Ministério dos Transportes e Comunicações pode ser culpado por muitos acidentes que matam e mutilam nas estradas
Simplesmente foi cumprido o estabelecido no Regulamento de Inspecções Periódicas Obrigatórias aos Veículos Automóveis e Reboques, aprovado pelo Diploma Ministerial do Ministério dos Transportes e Comunicações, que curiosamente pune severamente a falta de triângulo e colete reflectores, mas tolera um grave problema mecânico no sistema de travões.
Vamos por partes.
Com exclusividade, tivemos acesso ao relatório da inspecção realizada no dia 12 de Julho de 2017, no Centro de Inspecção da Controlgold, na cidade de Maputo, ao veículo da marca Zhongtong, matrícula ADD 763 MC – o mesmo do acidente que matou 12 pessoas no distrito de Quissico, província de Inhambane.
No documento, reporta-se uma diferença no desempenho do sistema de travões. De acordo com os dados, a roda frontal esquerda tinha um desempenho de 19.85 kilo newton e a direita, 11.02 kilo newton. Ou seja, a diferença era de 44%, o que na mecânica é considerado grave.
Para melhor percepção dos números apresentados acima, ouvimos o instrutor de condução Armindo Luís Júnior, que foi mais esclarecedor: “durante uma travagem, pelo valor que está na ficha de inspecção, o veículo vai guinar da direita para a esquerda, porque no índice de travagem, o valor é maior do lado esquerdo do que do lado direito. Mesmo que o condutor tente segurar o veículo com o volante, é impossível, porque o veículo vai tender a fugir para o lado em que a roda está a prender. No mesmo eixo (no caso nas duas rodas frontais), tem que ser a mesma quantidade de pressão que é exercida. Se o valor é superior de um lado, acima dos 20 ou 25%, automaticamente ele entra em desequilíbrio”.
É exactamente o que aconteceu com o autocarro do acidente em análise. O autocarro desequilibrou-se e caiu do lado esquerdo. Coincidência ou não é o lado da roda que melhor travava.
Voltando ao relatório da inspecção, encontramos a seguinte descrição, na parte final: “Travão de serviço – diferença de travagem por eixo superior a 30%, eixo 1”. “Estado mecânico do travão de estacionamento – Bloqueio insuficiente ou desgaste excessivo na alavanca”.

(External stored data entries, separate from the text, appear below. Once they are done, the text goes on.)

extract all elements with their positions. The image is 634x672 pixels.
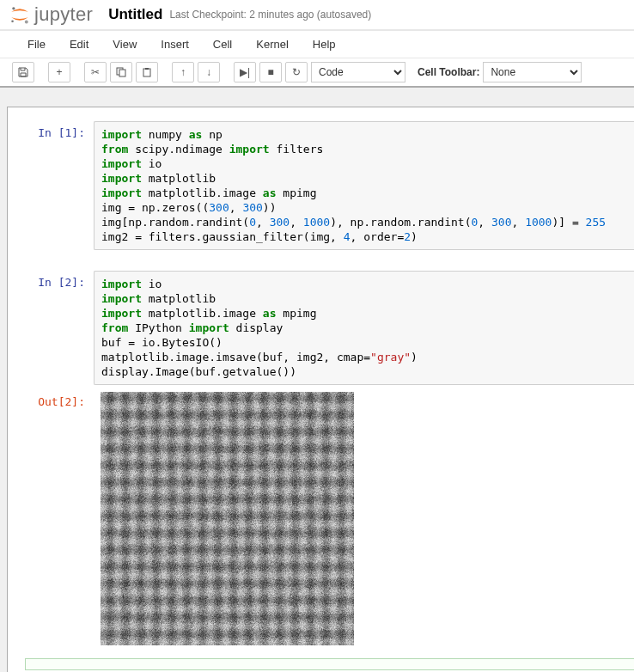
code-cell[interactable]: In [2]: import io import matplotlib impo…	[8, 271, 634, 385]
svg-rect-6	[145, 68, 149, 70]
save-icon	[18, 67, 28, 77]
cell-type-select[interactable]: Code	[311, 62, 405, 82]
output-image	[101, 392, 354, 645]
save-button[interactable]	[12, 62, 34, 82]
run-icon: ▶|	[240, 66, 250, 78]
menu-file[interactable]: File	[15, 31, 58, 58]
code-cell[interactable]: In [1]: import numpy as np from scipy.nd…	[8, 121, 634, 250]
menu-insert[interactable]: Insert	[149, 31, 201, 58]
notebook-title[interactable]: Untitled	[108, 6, 162, 23]
svg-rect-4	[119, 70, 125, 76]
paste-icon	[142, 67, 152, 77]
move-down-button[interactable]: ↓	[198, 62, 220, 82]
output-area	[94, 390, 634, 650]
menu-help[interactable]: Help	[301, 31, 348, 58]
input-prompt: In [1]:	[8, 121, 94, 250]
cell-toolbar-select[interactable]: None	[483, 62, 582, 82]
logo-text: jupyter	[34, 3, 93, 26]
output-cell: Out[2]:	[8, 390, 634, 650]
toolbar: + ✂ ↑ ↓ ▶| ■ ↻ Code Cell Toolbar: None	[0, 58, 634, 87]
restart-button[interactable]: ↻	[285, 62, 308, 82]
cell-toolbar-label: Cell Toolbar:	[418, 66, 479, 78]
notebook-container: In [1]: import numpy as np from scipy.nd…	[0, 87, 634, 672]
code-input[interactable]: import io import matplotlib import matpl…	[94, 271, 634, 385]
jupyter-logo[interactable]: jupyter	[9, 3, 93, 26]
paste-button[interactable]	[136, 62, 158, 82]
add-cell-button[interactable]: +	[48, 62, 70, 82]
plus-icon: +	[56, 66, 62, 78]
notebook-header: jupyter Untitled Last Checkpoint: 2 minu…	[0, 0, 634, 30]
menu-edit[interactable]: Edit	[58, 31, 101, 58]
svg-rect-5	[143, 69, 150, 76]
cut-button[interactable]: ✂	[84, 62, 107, 82]
svg-point-1	[25, 21, 28, 24]
move-up-button[interactable]: ↑	[172, 62, 194, 82]
restart-icon: ↻	[292, 66, 301, 78]
svg-point-0	[12, 7, 15, 9]
jupyter-icon	[9, 3, 31, 26]
code-input[interactable]: import numpy as np from scipy.ndimage im…	[94, 121, 634, 250]
copy-button[interactable]	[110, 62, 132, 82]
output-prompt: Out[2]:	[8, 390, 94, 650]
svg-point-2	[11, 21, 14, 23]
menu-kernel[interactable]: Kernel	[244, 31, 301, 58]
stop-button[interactable]: ■	[259, 62, 282, 82]
input-prompt: In [2]:	[8, 271, 94, 385]
run-button[interactable]: ▶|	[234, 62, 256, 82]
copy-icon	[116, 67, 126, 77]
menu-cell[interactable]: Cell	[201, 31, 244, 58]
checkpoint-status: Last Checkpoint: 2 minutes ago (autosave…	[169, 9, 371, 21]
cut-icon: ✂	[91, 66, 100, 78]
menu-view[interactable]: View	[101, 31, 149, 58]
notebook: In [1]: import numpy as np from scipy.nd…	[7, 107, 634, 672]
stop-icon: ■	[267, 66, 273, 78]
empty-cell[interactable]	[25, 658, 634, 670]
arrow-down-icon: ↓	[206, 66, 211, 78]
arrow-up-icon: ↑	[180, 66, 186, 78]
menubar: File Edit View Insert Cell Kernel Help	[0, 30, 634, 58]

Mesmo com essas anomalias, o veículo foi aprovado na inspecção. A razão para isso está no seguinte detalhe: a margem de diferença de desempenho no sistema de travões do mesmo eixo está abaixo de 70% do esforço exercido na roda menos travada. Assim sendo, é classificado como sendo Deficiência do Tipo I, à luz do Diploma Ministerial nº 81/2011, de 3 de Março, aprovado pelo Ministério dos Transportes e Comunicações, relativo às Inspecções Periódicas Obrigatórias aos Veículos Automóveis e Reboques.
O que significa Deficiência do Tipo I?
O Diploma Ministerial no 80/2011 diz, no Artigo 7: “Tipo I – deficiências que não afectam gravemente as condições de funcionamento do veículo nem directamente as suas condições de segurança, não implicando, por isso, nova apresentação do veículo à inspecção para verificação da reparação efectuada”.
Entretanto, segundo o mesmo documento, “A falta do colete reflector, a ausência do sinal de pré-sinalização de perigo e das marcas reflectivas, equipara-se a deficiências do Tipo III”.
E o que são deficiências do Tipo III? O mesmo artigo 7º esclarece que são “Deficiências muito graves ou irregularidades que implicam a paralisação do veículo ou permitem somente a sua deslocação até ao local de reparação, devendo esta ser confirmada em posterior inspecção”. Ou seja, um problema no sistema de travões é menos grave que a falta de colete e triângulo reflectores.
Aliás, o Diploma Ministerial nº 80/2011 veio alterar alguns artigos do diploma anterior, nº 56/2003, de 28 de Maio, que curiosamente não aceitava uma diferença no sistema de travões acima de 25%.
Para o especialista em segurança rodoviária e instrutor de condução Cassamo Lalá, isto é uma prova evidente de que o Governo não está preocupado em reduzir os acidentes de viação nas estradas nacionais. “Fez-se um plano estratégico para poder combater-se todos estes problemas da insegurança rodoviária, mas esse plano estratégico foi arquivado nas gavetas, porque não existe dotação orçamental para poder implementar-se. A própria lei que regula o estado dos nossos pneus é uma lei caduca, porque diz que basta que um pneu tenha no seu trilho um milímetro de profundidade em três quartos da zona de rolamento do pneu, este pneu é considerado como estando em condições. Ora, nós sabemos que, com um milímetro, é como se o pneu estivesse careca por completo”.